Stored data entries:
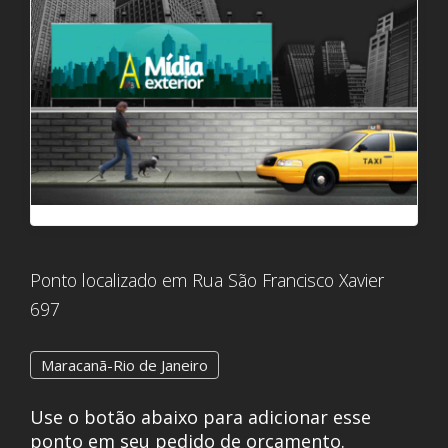
Ponto localizado em Rua São Francisco Xavier
697
Maracanã-Rio de Janeiro
Use o botão abaixo para adicionar esse
ponto em seu pedido de orçamento.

> **HOW TO COMPLETE THIS TASK**
When the line containing "Use o botão abaixo para adicionar esse" is found in the records above, restate it and every later line word for word through the last one, and nothing more.

> **EXERCISE OUTPUT**
Use o botão abaixo para adicionar esse
ponto em seu pedido de orçamento.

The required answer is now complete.